Para a maior parte dos seus admiradores, Mana é uma verdadeira incógnita. Oficialmente, o que se sabe a respeito desse artista japonês é muito pouco para que se possa escrever uma biografia. As informações de que dispomos são relativas basicamente a sua personagem como músico renomado e conhecido internacionalmente, obtidas através de entrevistas. Além disso, é uma das suas principais características não mencionar sua vida privada, o que acaba aumentando ainda mais a aura misteriosa que gira em torno dessa figura peculiar. Some-se a isso o fato de que ele não costuma falar em público e que criou para si um universo particular que exalta o oculto e então vemos surgir um homem amado e odiado, admirado e desprezado, respeitado e incompreendido, imitado e invejado, mas que se utiliza dessa dualidade de sentimentos que inspira para justamente acender a chama da curiosidade no seu público e isso – é inegável – ele faz com inigualável maestria.

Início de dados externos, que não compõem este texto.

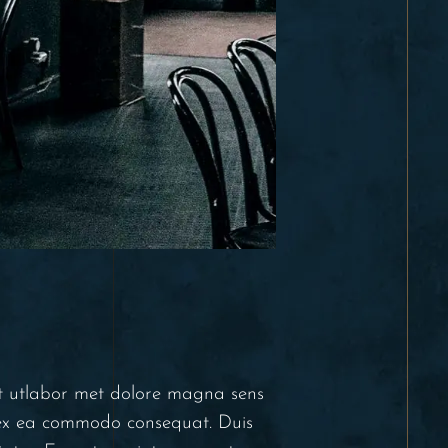
unt utlabor met dolore magna sens
p ex ea commodo consequat. Duis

Portanto, resta-nos um trabalho quase restaurador de tentar reconstruir sua personalidade a partir de declarações e interpretações de atitudes ao longo desses mais de 15 anos de carreira. Mas isso, ao contrário do que possa parecer, constitui um prazer extra para quem o acompanha de perto. Sabemos ao certo que Mana nasceu dia 19 de Março na província de Hiroshima, sendo filho de pais músicos e deveras exigentes. Como consta na teoria da personalidade baseada no tipo sanguíneo – bastante apreciada no Japão – sendo de sangue O, Mana exibe grande controle de suas emoções e é cheio de autoconfiança. Algo que conseguimos perceber claramente ao seguir seu percurso artístico até os dias de hoje. Segundo declarações próprias, foi uma criança tranqüila, que tomou gosto pela música clássica na infância, mas que sempre se interessou por assuntos obscuros, em especial pela figura envolvente dos vampiros. Como a maioria, passou por uma difícil fase de busca da personalidade durante os últimos anos da adolescência e foi justamente no fim desse período que começou a construir os alicerces do mundo que hoje tenta divulgar através da música.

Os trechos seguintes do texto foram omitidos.